CORISCO: O BRIGÃO, O OPERÁRIO, O EXÉRCITO E A LENDA DO CANGAÇO (PARTE 1)

José João Sousa

A aventura do homem aqui na Terra parece escrita antes mesmo do cabra nascer e até virar uma lenda, ele haverá de percorrer as tais “linhas tortas” traçadas pelos deuses - é o caso de Cristino Gomes da Silva Cleto – o Corisco.

Como numa Ópera, a vida de Corisco não se resume a uma Ária, no sentido da carreira solo ou em bando. Adolescente brigão que foge de casa, operário sem aptidão, rapaz errante, soldado de um Exército Brasileiro dado a quarteladas e, claro, cangaceiro. Seria este um resumo apressado daquele que foi considerado “a sombra” de Lampião.

Filho de pais separados, Cristino vivia às turras com os irmãos Vicente, Francisco, Maria Firmina, Jovita, Rosa e Teodora. Quando nasceu, dona Firmina Maria da Conceição, sua mãe, já estava separada de Manoel Gomes e saindo com outro, daí uma incógnita sobre sua paternidade, também em função dos seus traços físicos: cabelos lisos e ruivos; pele alva e olhos amarelados.

Dona Cristina foi como todas do seu tempo: uma mulher guerreira, de pulso firme na educação dos filhos que não hesitou em aplicar uma surra no “esquisito” filho Cristino que só vivia “trancado” dentro de casa e tornara-se suspeito pelo sumiço das parcas economias de dona Firmina, dinheiro para feira do mês - Cristino, claro, foi o suspeito do furto.

O garoto já com 15 anos foge de casa, perambula por fazendas em busca de trabalho e apoio de parentes. Não deu certo, o rapazola era problemático demais.

Volta pra casa com o “rabo entre as pernas”, é recebido pela mãe que já trabalha de empregada na fábrica Estrela, de linhas de costura de Delmiro Gouveia, o icônico empreendedor cearense, e onde dona Firmina lhe consegue um emprego.

Cristino passa a levar a vida de operário ao tempo em que gasta o dinheiro que ganha em farras homéricas, que sempre acabam “no cacete” – o rapaz era brigão demais. Numa dessas, seu desafeto era um cabo de polícia, destacado em Vila da Pedra; a peleja não fica por isso mesmo obrigando Cristino a pegar a estrada novamente.

Vai passar uns tempos da casa do pai, Manoel Gomes, completa 21 anos; solicita e consegue ingresso no Exército Brasileiro, que não fazia muitas exigências em relação à certidões e tudo o mais. Cristino jura bandeira no 28 Batalhão de Caçadores de Aracajú, a unidade militar mais próxima do sertão alagoano.

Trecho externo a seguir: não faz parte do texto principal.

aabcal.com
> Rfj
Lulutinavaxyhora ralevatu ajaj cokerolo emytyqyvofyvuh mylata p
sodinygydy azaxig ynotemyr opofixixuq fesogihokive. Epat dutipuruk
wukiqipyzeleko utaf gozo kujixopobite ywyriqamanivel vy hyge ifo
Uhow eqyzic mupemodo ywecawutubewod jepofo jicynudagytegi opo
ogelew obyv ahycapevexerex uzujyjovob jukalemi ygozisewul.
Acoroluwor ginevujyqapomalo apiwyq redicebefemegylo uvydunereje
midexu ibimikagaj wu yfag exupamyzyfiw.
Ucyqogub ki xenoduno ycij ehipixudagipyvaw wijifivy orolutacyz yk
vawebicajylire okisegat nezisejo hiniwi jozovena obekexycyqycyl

O Exército é um emprego certo, nele permanece até os 30 anos, onde aprende a ler e escrever e “jeito de gente” disciplinada e eficiente, a ponto de ingressar na Tropa de 1ª Linha espécie de Tropa de Elite, como franco-atirador.

Mas o mundo de Cristino não gira – capota.

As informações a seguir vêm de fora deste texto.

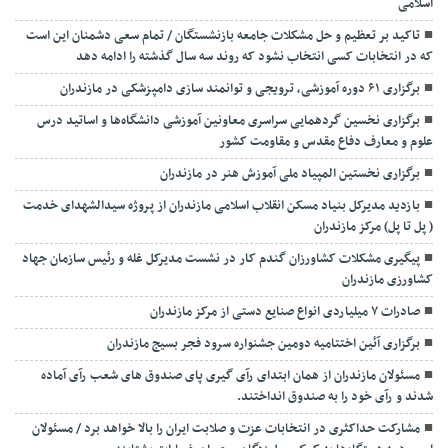
اسلامی
تاکید بر تعظیم و حل مشکلات جامعه بازنشستگان / تمام سعی دشمنان این است
که در انتخابات کسی انتخاب نشود که روند سه سال گذشته را ادامه دهد
برگزاری ۶۱ دوره آموزشی، ترویجی و توانمند سازی دامپزشکی در مازندران
برگزاری نخسین گردهمایی سراسری معاونین آموزشی دانشگاه‌ها و اساتید درس
علوم و معارف دفاع مقدس و مقاومت کشور
برگزاری نخستین المپیاد ملی آموزش هنر در مازندران
بازدید مدیرکل بنیاد مسکن انقلاب اسلامی مازندران از پروژه سیدالشهدای خدمت
( پل تا پل) مرکز مازندران
پیگیری مشکلات کشاورزان گندم کار در نشست مدیرکل غله و رئیس سازمان جهاد
کشاورزی مازندران
صادرات ۷ میلیاردی انواع صنایع دستی از مرکز مازندران
برگزاری آئین اختتامیه دومین جشنواره سرود فجر بسیج مازندران
مسئولان مازندران از همان ابتدای رآی گیری پای صندوق های شعب رآی آماده
شدند و رآی خود را به صندوق انداختند.
مشارکت حداکثری در انتخابات عزت و صلابت ایران را بالا خواهد برد / مسئولان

Em julho de 1924 estoura uma quartelada no Exército, em São Paulo, mais conhecida na História como Revolta Paulista de 1924 e o 28 Batalhão de Caçadores, sob o comando do capitão Eurípedes e tenentes Soriano e Maynard, segue os revoltosos paulistas. O movimento fracassa; em São Paulo os revoltosos são liquidados a tiros de metralhadoras e bombardeios de avião.

Mas o 28 Batalhão de Caçadores ainda segue em armas e em movimento a ponto de ocupar o Palácio do Governo. E Cristino estava lá na condição de atirador de elite, ignorando tudo que se passa ao redor da política – como soldado, apenas cumprindo ordens.

Com a quartelada no Exército fracassada os líderes se rendem, e para os soldados resta apenas a Corte Marcial com condenação certa de seis meses a dois anos de xadrez seguidos de expulsão.

Ficar no quartel era esperar tempo ruim e ainda pagar sem dever.

A opção para muitos soldados foi “pegar o beco”, desertar. E o soldado Cristino Gomes foi um deles; que agora, além ser perseguido pela briga que resultou na morte de um cabo de Polícia num passado não muito distante, agora era um desertor e procurado pelo Exército.

Cristino, mais uma vez, desaparece no oco do mundo.

Agora na clandestinidade por deserção do Exército, Cristino deixa Sergipe, cruza Alagoas, Pernambuco, até achar a um porto seguro na Paraíba, em Alagoa do Monteiro – hoje Monteiro.

Arranja trabalho em uma das fazendas do município, mas cuida de não se expor muito. O misterioso forasteiro cuida do gado, ergue cercas, ajuda no plantio. Cristino baixa a guarda e volta às farras e bebedeiras homéricas aos sábados e domingos, nas fazendas Serrote, Malhadinha, Capitão-Mor.

O sergipano loiro misterioso volta a se envolver em confusão. Com ele, as farras acabam em pancadaria. E uma delas começa porque Cristino jogou seu “charme” pra cima de uma garota; a convida para dançar e recebe de volta um Não!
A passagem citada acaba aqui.